SUPPLIED DATA:
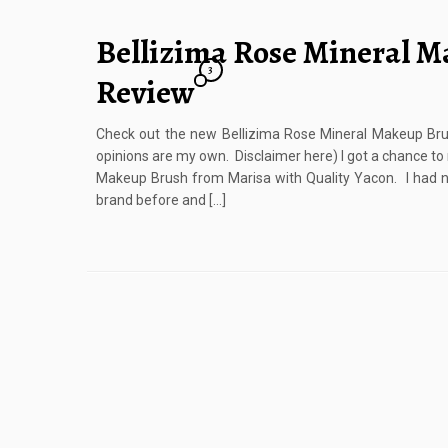
Bellizima Rose Mineral 
3
Review
Check out the new Bellizima Rose Mineral Makeup Brush
opinions are my own. Disclaimer here) I got a chance to
Makeup Brush from Marisa with Quality Yacon. I had n
brand before and […]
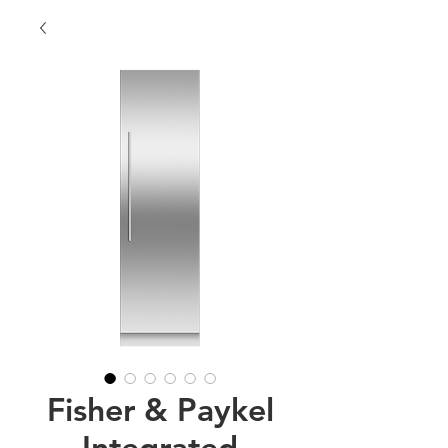
Fisher & Paykel
Integrated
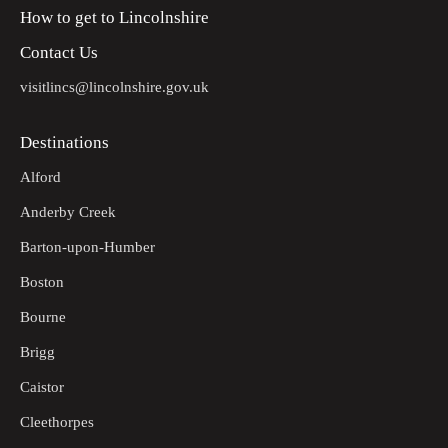
How to get to Lincolnshire
Follow the footpath out of the churchyard through the hedge
14
on the right. Walk straight across the field to a bridge in the
Contact Us
corner. Cross the bridge and follow the track straight onto a
road and turn left.
visitlincs@lincolnshire.gov.uk
Follow the road to a junction.
15
Destinations
Turn left to return to the Market Place in Wragby.
16
Alford
Anderby Creek
Barton-upon-Humber
Boston
Bourne
Brigg
Caistor
Cleethorpes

REQUIRED WORK:
Show, from the entries above, every line that includes the string "Makeup".

WRITTEN ANSWER:
Check out the new Bellizima Rose Mineral Makeup Brush
Makeup Brush from Marisa with Quality Yacon. I had n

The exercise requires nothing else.